_THE PROBLEM_. Would you transcribe the whole listing exactly and drop its images?

===

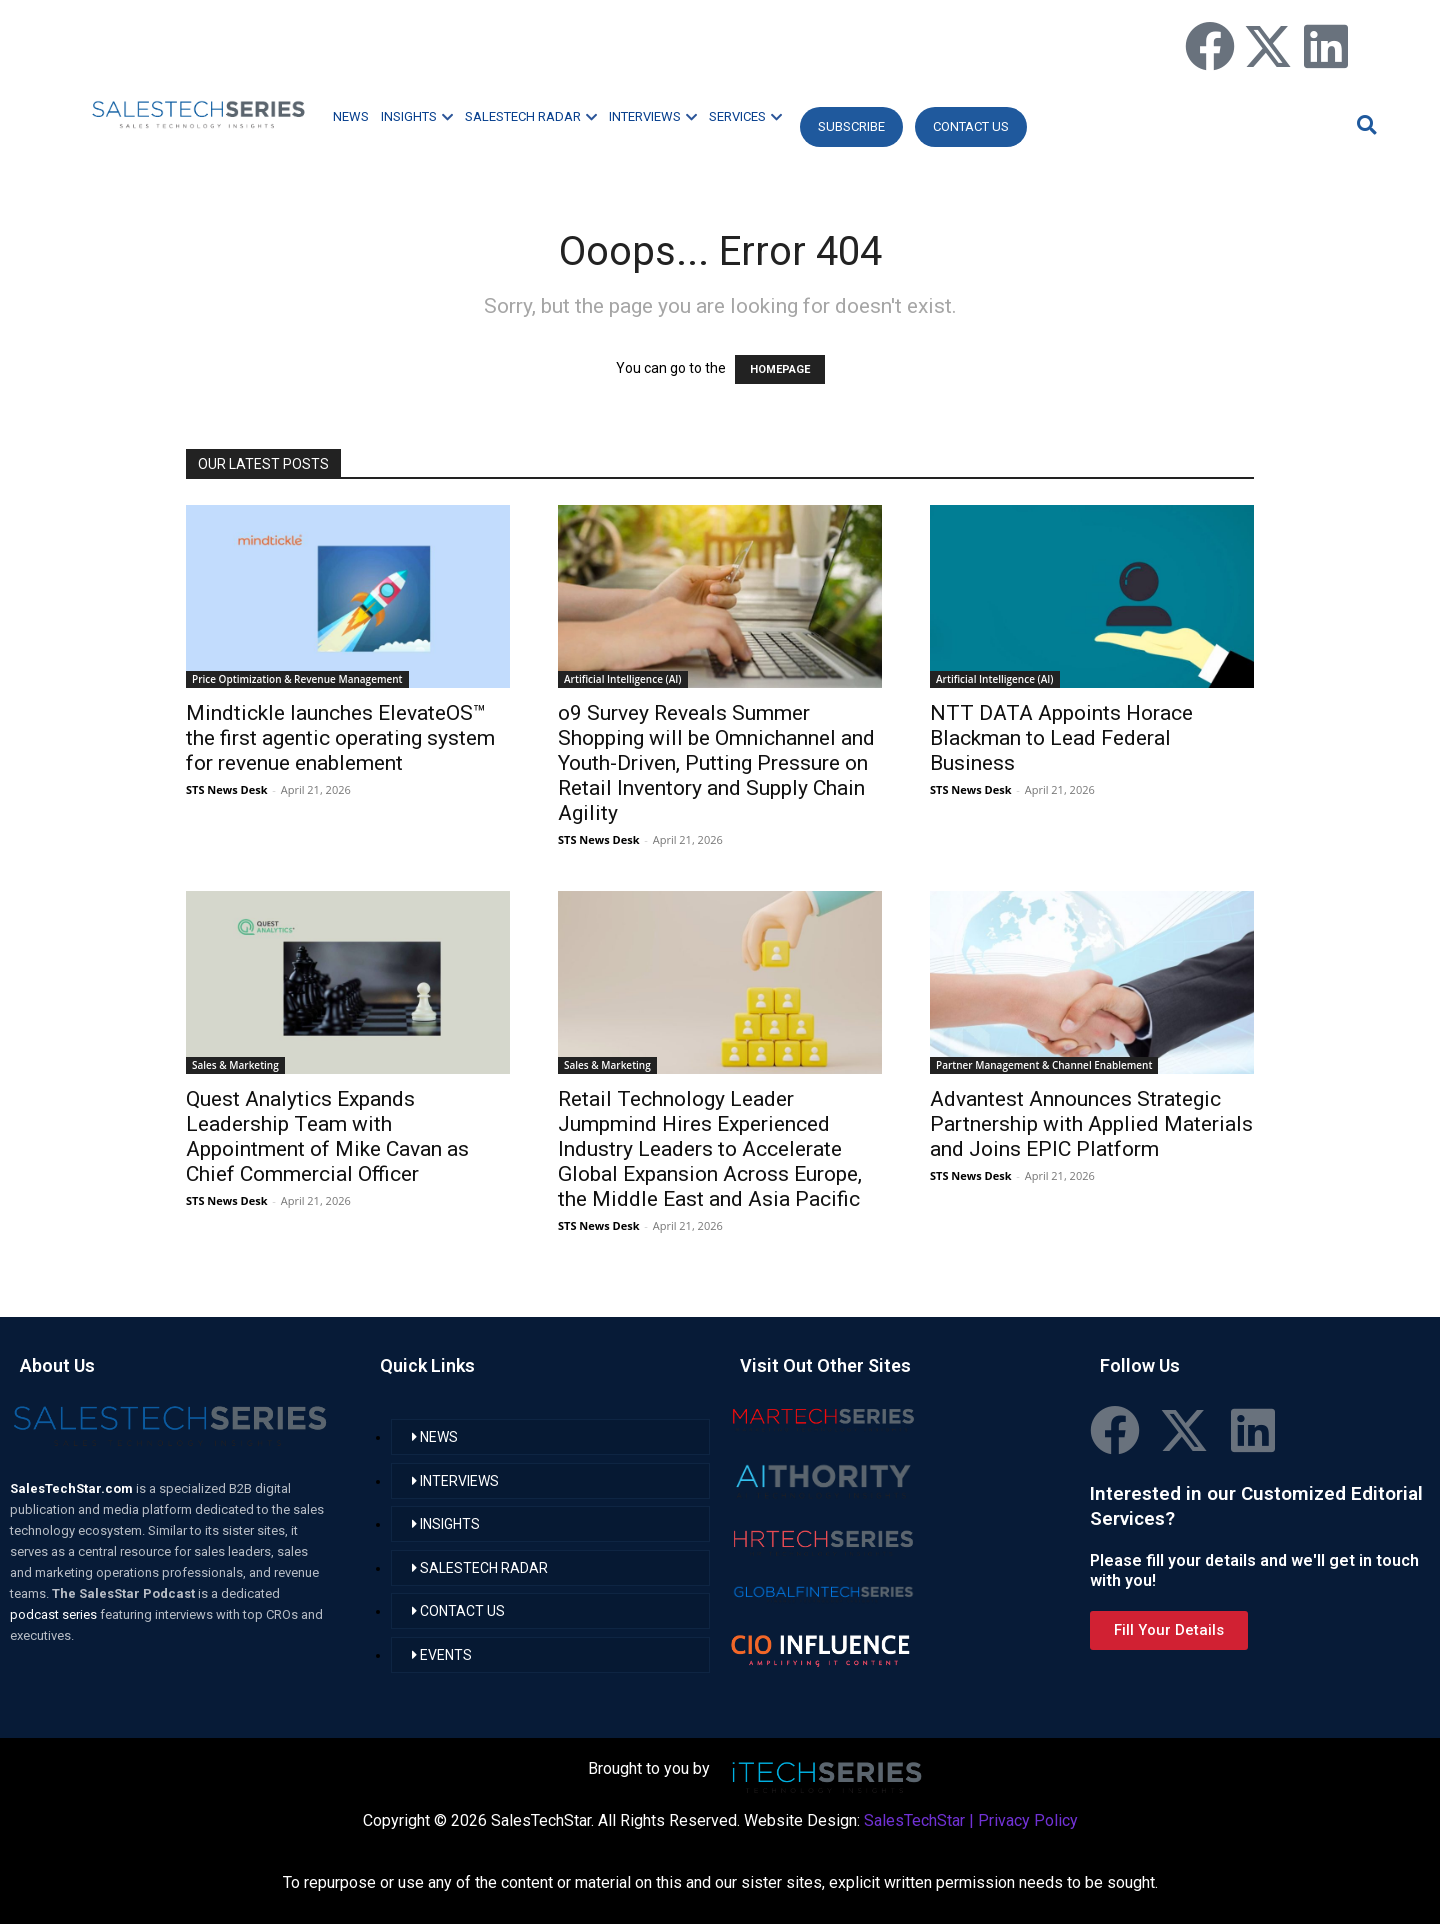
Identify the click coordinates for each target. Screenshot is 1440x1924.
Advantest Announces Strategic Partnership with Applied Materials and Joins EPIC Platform (1091, 1124)
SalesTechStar (914, 1820)
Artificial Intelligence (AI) (623, 679)
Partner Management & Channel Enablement (1044, 1065)
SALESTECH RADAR (531, 116)
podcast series (55, 1614)
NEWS (351, 116)
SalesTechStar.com (73, 1488)
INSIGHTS (417, 116)
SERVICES (745, 116)
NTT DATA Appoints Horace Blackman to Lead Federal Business (1061, 738)
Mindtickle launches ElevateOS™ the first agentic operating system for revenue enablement (340, 738)
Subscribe (851, 126)
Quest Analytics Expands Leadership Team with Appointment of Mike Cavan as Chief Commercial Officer (327, 1136)
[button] (1364, 124)
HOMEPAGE (780, 369)
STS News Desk (226, 789)
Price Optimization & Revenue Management (297, 679)
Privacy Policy (1028, 1820)
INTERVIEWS (653, 116)
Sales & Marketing (235, 1065)
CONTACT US (971, 126)
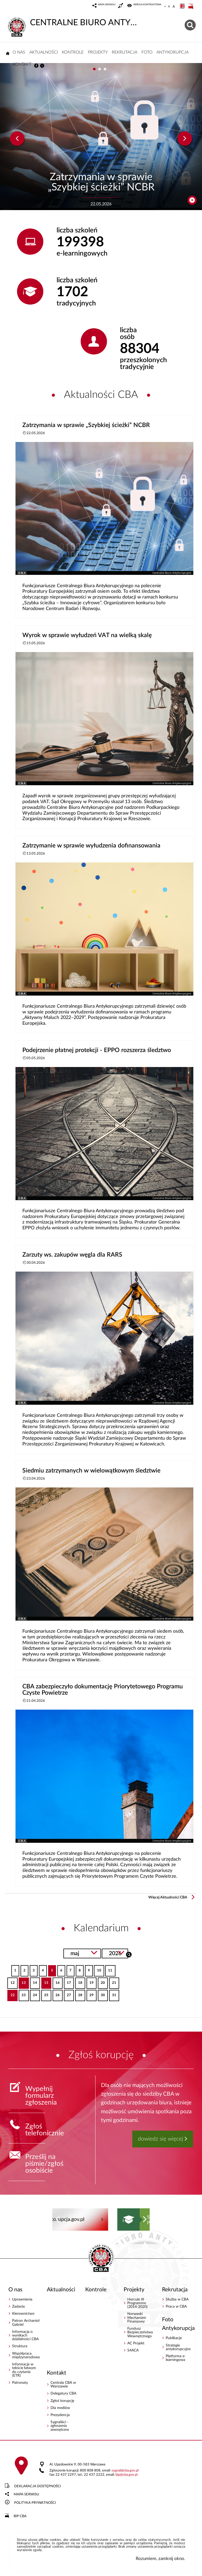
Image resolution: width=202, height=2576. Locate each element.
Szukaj (129, 1954)
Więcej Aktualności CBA (167, 1897)
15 (44, 1981)
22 (10, 1993)
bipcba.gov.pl (126, 2474)
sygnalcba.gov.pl (125, 2470)
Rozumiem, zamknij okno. (160, 2558)
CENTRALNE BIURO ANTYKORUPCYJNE (73, 22)
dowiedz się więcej (160, 2139)
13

===

_RESPONSE_.
Identify the click coordinates for each target. Screenshot is 1440x1924.
Advantest Announces Strategic Partnership with Applied Materials and Joins EPIC Platform (1091, 1124)
SalesTechStar (914, 1820)
Artificial Intelligence (AI) (623, 679)
Partner Management & Channel Enablement (1044, 1065)
SALESTECH RADAR (531, 116)
podcast series (55, 1614)
NEWS (351, 116)
SalesTechStar.com (73, 1488)
INSIGHTS (417, 116)
SERVICES (745, 116)
NTT DATA Appoints Horace Blackman to Lead Federal Business (1061, 738)
Mindtickle launches ElevateOS™ the first agentic operating system for revenue enablement (340, 738)
Subscribe (851, 126)
Quest Analytics Expands Leadership Team with Appointment of Mike Cavan as Chief Commercial Officer (327, 1136)
[button] (1364, 124)
HOMEPAGE (780, 369)
STS News Desk (226, 789)
Price Optimization & Revenue Management (297, 679)
Privacy Policy (1028, 1820)
INTERVIEWS (653, 116)
Sales & Marketing (235, 1065)
CONTACT US (971, 126)
Image resolution: width=202, height=2576. Locate each element.
Szukaj (129, 1954)
Więcej Aktualności CBA (167, 1897)
15 (44, 1981)
22 (10, 1993)
bipcba.gov.pl (126, 2474)
sygnalcba.gov.pl (125, 2470)
Rozumiem, zamknij okno. (160, 2558)
CENTRALNE BIURO ANTYKORUPCYJNE (73, 22)
dowiedz się więcej (160, 2139)
13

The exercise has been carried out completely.